We are nearing the end of Formula 1 ($BATRA) season, when prestige automobile manufacturers show off their latest and greatest feats of engineering, and million-euro plus computers disguised as cars soar down the track at over 300 km/hr.

These races are certainly entertaining to watch, but we also directly reap the benefits of innovations on the race track – these improvements eventually trickle down to the SUVs and sedans we drive.

Here are some examples of technology we commonly see today that received its start in the racing world:

  • Push-button ignitions
  • Disc brakes
  • Suspensions
  • Tire grooves
  • Carbon fiber
  • Roll cage

Even rear-view mirrors were first used in auto racing to eliminate the need for a second man, who used to be required to look back for oncoming traffic. Rear view mirrors eliminated the extra weight in the race car and the need for two seats.[1]

Today, automotive industry leaders may be interested to see what new technologies are being unveiled through Formula 1. What technologies are competitors adopting for special edition vehicles and upcoming road cars? What could potentially become standard in the next few years?

To find out, I ran the following query in AlphaSense for Formula 1 and Formula E (the 3-year old electronic vehicle race) with some development keyword terms:

(“formula one” OR “formula 1” OR F1 OR “formula e”) AND (innovation OR technology OR development)

I screened across all sources in AlphaSense so I would capture coverage by trade journals and newspapers, as well as company reports and analyst research. To narrow down the results, I used the Sectors / Industries Filter and selected Automobile Manufacturers, because I wanted information on cars rather than the microprocessors that power their internal computers.

Quickly research advances in the automotive industry that came from Formula 1 technology

I found mentions of the expected players: Mercedes ($DAI.DE) and Ferrari ($RACE), both have top ranked teams competing in Formula 1. Other companies, such as Honda ($HMC) and Renault ($RNO.FR), also came up as they develop engines that power the cars of other entrants.

This search revealed news about Mercedes’ unveiling its new Project One hypercar at the Frankfurt Motor Show.[2] The limited-edition car features a powertrain based on its “championship-winning hybrid Formula One V-6 turbocharged engines.” It features a hybrid combustion engine with four electric motors that can generate over 1,000 bhp and take the car to 350 km/hr. Needless to say, that technology – at least at that power – probably won’t be found in the C Class any time soon.
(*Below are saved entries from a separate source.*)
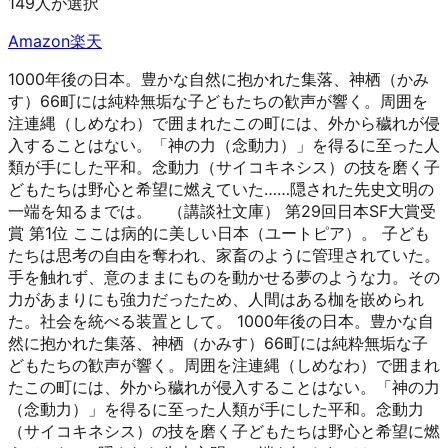
149人が選択
Amazon
楽天
1000年後の日本。豊かな自然に抱かれた集落、神栖（かみ
す）66町には純粋無垢な子どもたちの歓声が響く。周囲を
注連縄（しめなわ）で囲まれたこの町には、外から穢れが侵
入することはない。「神の力（念動力）」を得るに至った人
類が手にした平和。念動力（サイコキネシス）の技を磨く子
どもたちは野心と希望に燃えていた……隠された先史文明の
一端を知るまでは。 （講談社文庫） 第29回日本SF大賞受
賞 第1位 ここは病的に美しい日本（ユートピア）。 子ども
たちは思考の自由を奪われ、家畜のように管理されていた。
手を触れず、意のままにものを動かせる夢のような力。その
力があまりにも強力だったため、人間はある枷を嵌められ
た。社会を統べる装置として。 1000年後の日本。豊かな自
然に抱かれた集落、神栖（かみす）66町には純粋無垢な子
どもたちの歓声が響く。周囲を注連縄（しめなわ）で囲まれ
たこの町には、外から穢れが侵入することはない。「神の力
（念動力）」を得るに至った人類が手にした平和。念動力
（サイコキネシス）の技を磨く子どもたちは野心と希望に燃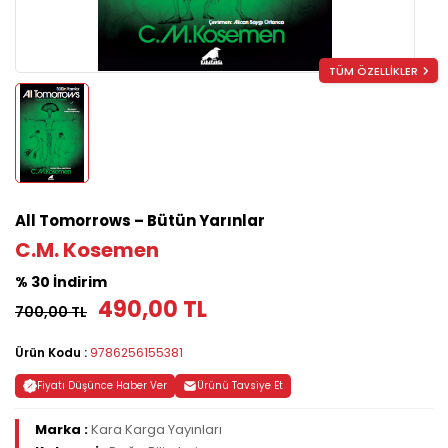
TÜM ÖZELLİKLER
All Tomorrows – Bütün Yarınlar
C.M. Kosemen
% 30 İndirim
490,00 TL
700,00 TL
Ürün Kodu :
9786256155381
Fiyatı Düşünce Haber Ver
Ürünü Tavsiye Et
Marka :
Kara Karga Yayınları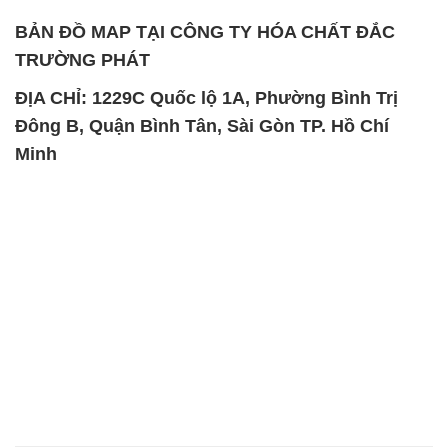
BẢN ĐỒ MAP TẠI CÔNG TY HÓA CHẤT ĐẮC
TRƯỜNG PHÁT
ĐỊA CHỈ: 1229C Quốc lộ 1A, Phường Bình Trị
Đông B, Quận Bình Tân, Sài Gòn TP. Hồ Chí
Minh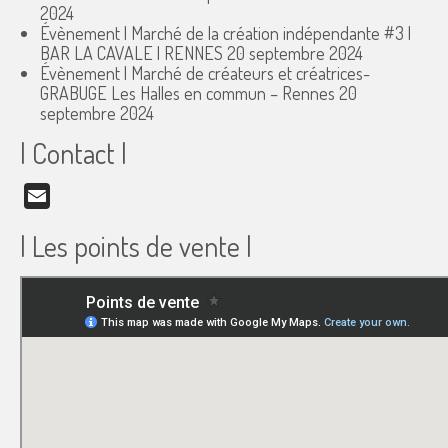
2024
Évènement | Marché de la création indépendante #3 |
BAR LA CAVALE | RENNES
20 septembre 2024
Évènement | Marché de créateurs et créatrices-
GRABUGE Les Halles en commun – Rennes
20
septembre 2024
| Contact |
Email
| Les points de vente |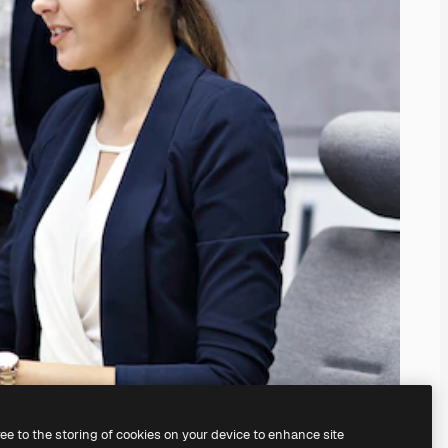
ree to the storing of cookies on your device to enhance site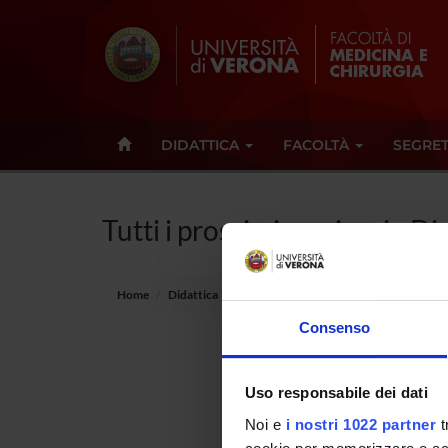
DIDATTICA
FACOLTÀ
SEGRET
Tutti i prossimi seminari - Di
Home
Didattica
Seminari
Consenso
Non è st
Uso responsabile dei dati
Tot 0 S
Noi e
i nostri 1022 partner
t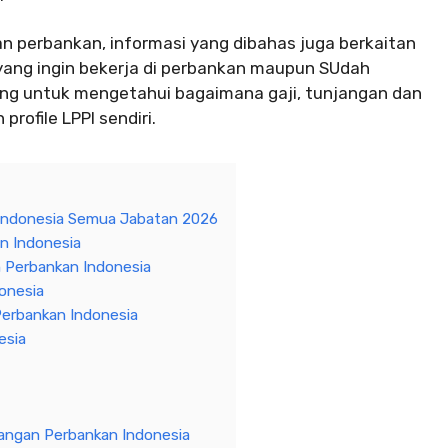
perbankan, informasi yang dibahas juga berkaitan
 yang ingin bekerja di perbankan maupun SUdah
nting untuk mengetahui bagaimana gaji, tunjangan dan
profile LPPI sendiri.
Indonesia Semua Jabatan 2026
n Indonesia
Perbankan Indonesia
onesia
erbankan Indonesia
esia
angan Perbankan Indonesia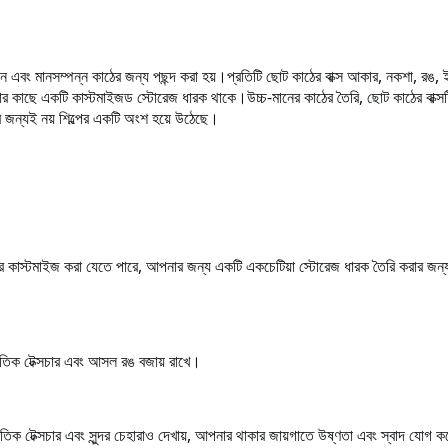
শন এবং মানসম্পন্ন কাঠের জন্য পছন্দ করা হয়।
প্রতিটি ছোট কাঠের বাক্স আকার, নকশা, রঙ, ই
নার কাছে একটি কাস্টমাইজড স্টোরেজ ধারক থাকে।
উচ্চ-মানের কাঠের তৈরি, ছোট কাঠের বাক্সট
েজের জন্যই নয় শিল্পের একটি অংশ হয়ে উঠেছে।
সারে কাস্টমাইজ করা যেতে পারে, আপনার জন্য একটি একচেটিয়া স্টোরেজ ধারক তৈরি করার জন্
রাকৃতিক টেক্সচার এবং আসল রঙ বজায় রাখে।
াকৃতিক টেক্সচার এবং সুন্দর চেহারাও দেখায়, আপনার থাকার জায়গাতে উষ্ণতা এবং স্বাদ যোগ 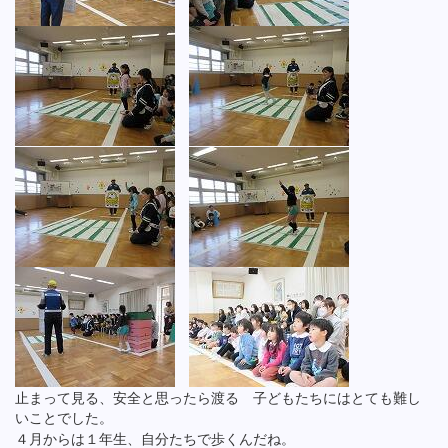
止まって見る、安全と思ったら渡る 子どもたちにはとても難し
いことでした。
４月からは１年生、自分たちで歩くんだね。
As for Ferrari, while there is no explicit mention of incorporating F1 technology into any specific consumer car, there is mention of the technology trickling into the car portfolio over time. The company does, however, explicitly mention its Formula 1 team, Scuderia Ferrari, widely in its company documents, including press releases and filings, highlighting how important F1 is not only for the company’s technology, but its branding.

F1 technology and expertise really does translate to road cars. For example, Renault’s new Mégane Renault Sport, a car that competes with the Ford ($F) Focus and Honda Civic, relied on its F1 engineers to develop high performance parts to improve handling and keep parity with competitors – even though it has a relatively smaller engine .[3] Even Subaru ($7270.JP), a name more synonymous with the suburbs than the racetrack, is featuring Formula 1 inspired Drag Reduction System.[4]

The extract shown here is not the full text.